Seeds that are viable are able to germinate (sprout) and grow plants. Stored well, most seeds should be viable for at least 1 year past the season for which they were packaged. Some seed types will last 3 or more years, but over time, seed germination rate (how many of the seeds will sprout) will decrease. You can test seed viability and germination rate using the steps below.
- 10 seeds from a packet of seeds you want to test
- 1 paper towel
- 1 plastic closable bag (quart or gallon size work well)
Prep time: 5 minutes
Activity time: 5 to 10 days
- If you know your seeds’ number of days to germination, make a note of it, such as by labeling the plastic bag with that number of days. You may also want to write the date you start this activity, to help you count the days.
- Fully wet a paper towel, ring it out and lay it flat.
- Place 10 seeds an even distance apart on the damp paper towel along one edge.
- Roll up the paper towel loosely, and place it in the plastic bag with care.
- Close the bag to hold in the moisture.
- Leave the bag in a warm spot (such as on top of a refrigerator).
- Check the bag every couple of days to make sure the towel is still moist.
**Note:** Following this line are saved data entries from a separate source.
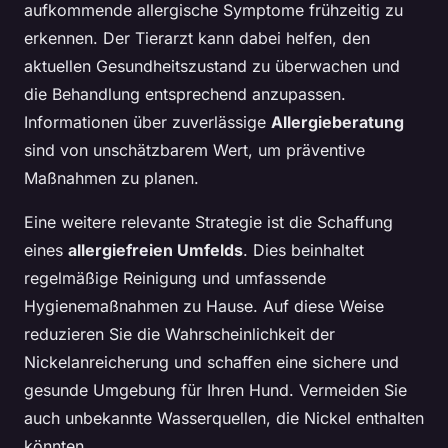
aufkommende allergische Symptome frühzeitig zu
erkennen. Der Tierarzt kann dabei helfen, den
aktuellen Gesundheitszustand zu überwachen und
die Behandlung entsprechend anzupassen.
Informationen über zuverlässige
Allergieberatung
sind von unschätzbarem Wert, um präventive
Maßnahmen zu planen.
Eine weitere relevante Strategie ist die Schaffung
eines
allergiefreien Umfelds
. Dies beinhaltet
regelmäßige Reinigung und umfassende
Hygienemaßnahmen zu Hause. Auf diese Weise
reduzieren Sie die Wahrscheinlichkeit der
Nickelanreicherung und schaffen eine sichere und
gesunde Umgebung für Ihren Hund. Vermeiden Sie
auch unbekannte Wasserquellen, die Nickel enthalten
könnten.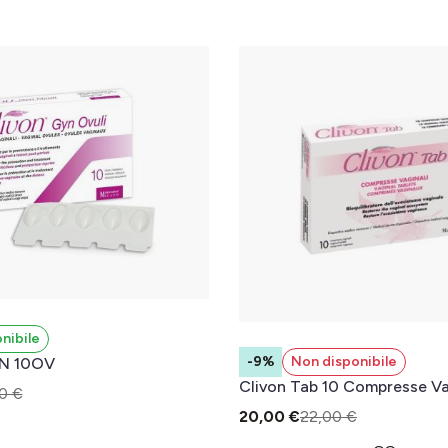
nibile
-9%
Non disponibile
N 10OV
Clivon Tab 10 Compresse Va
0 €
20,00 €
22,00 €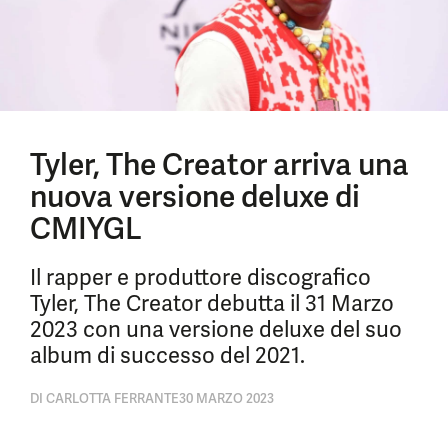
Tyler, The Creator arriva una
nuova versione deluxe di
CMIYGL
Il rapper e produttore discografico
Tyler, The Creator debutta il 31 Marzo
2023 con una versione deluxe del suo
album di successo del 2021.
DI
CARLOTTA FERRANTE
30 MARZO 2023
If the bag is sealed, the moisture should remain. If the towel does not seem moist, open the bag and lightly mist it.
- After 5 to 10 days, check the paper towel to see which seeds have germinated. When a seed has germinated, you will see the seedling begin to grow out of the seed.
- . If it is time to plant, you can gently remove a sprout from the towel, holding the non-root side. Plant it in soil root side down. If the sprout is stuck to the towel, cut most of the towel away. It is okay to leave some towel on the sprout when you plant it. Learn more here: https://foodhero.org/seed-starting.
How to use the results and what they mean:
The number of seeds that germinated will give you a fairly good idea of how that seed batch will do in the garden.
- If all 10 seeds germinated, plant the seeds as if they were brand new.
- If 7 to 9 seeds germinated, then most of the seeds will likely do well in the garden. Still, you should put extra seeds in each hole of your garden soil to increase the chance that something will grow. For instance, try 5 seeds per hole. You can thin the sprouts later to just one per plant if more than one grow.
- If 6 or fewer seeds germinated, you might want to try newer seeds, or try the full batch as microgreen seeds. Read more about microgreens here: https://foodhero.org/microgreens.
- If none of the seeds germinated, that batch of seeds is probably not viable and will not grow plants.